> Source data
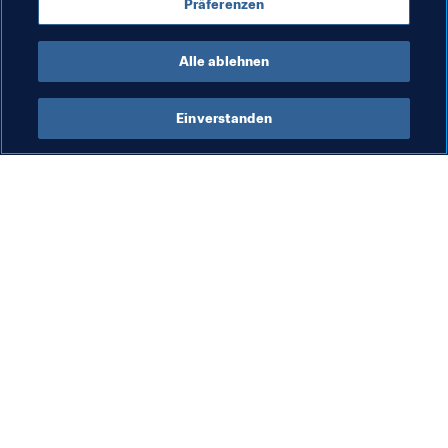
Präferenzen
France
Netherlands
Alle ablehnen
Einverstanden
Was die FIFA macht
Besuchen Sie auch
Legal
Alle Nachrichten und 
Themen
Transfersystem
Berichte und 
Frauenfussball
Dokumente
Fussballförderung
FIFA-Stiftung
Innovation
FIFA Museum
Talentförderung
Stellen & Karriere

> Exercise objective
Please copy out each line of the listing above that contains the string "FIFA".

> Response
Was die FIFA macht
FIFA-Stiftung
FIFA Museum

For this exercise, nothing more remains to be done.